What you should do — Lines before the one containing "Закрепление результата специальным" are to be skipped; reproduce that line and the rest of the records below exactly.

Stored data —
=== Section Start ===
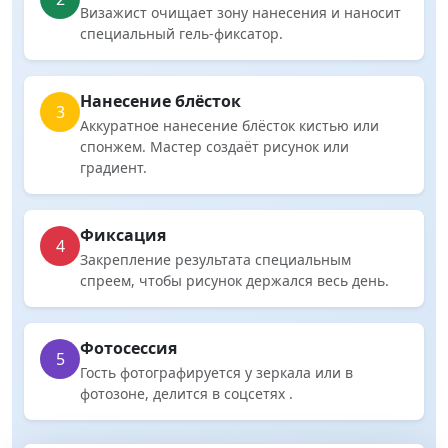
Визажист очищает зону нанесения и наносит
специальный гель-фиксатор.
Нанесение блёсток
3
Аккуратное нанесение блёсток кистью или
спонжем. Мастер создаёт рисунок или
градиент.
Фиксация
4
Закрепление результата специальным
спреем, чтобы рисунок держался весь день.
Фотосессия
5
Гость фотографируется у зеркала или в
фотозоне, делится в соцсетях .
=== Section End ===
Solution —
Закрепление результата специальным
спреем, чтобы рисунок держался весь день.
Фотосессия
5
Гость фотографируется у зеркала или в
фотозоне, делится в соцсетях .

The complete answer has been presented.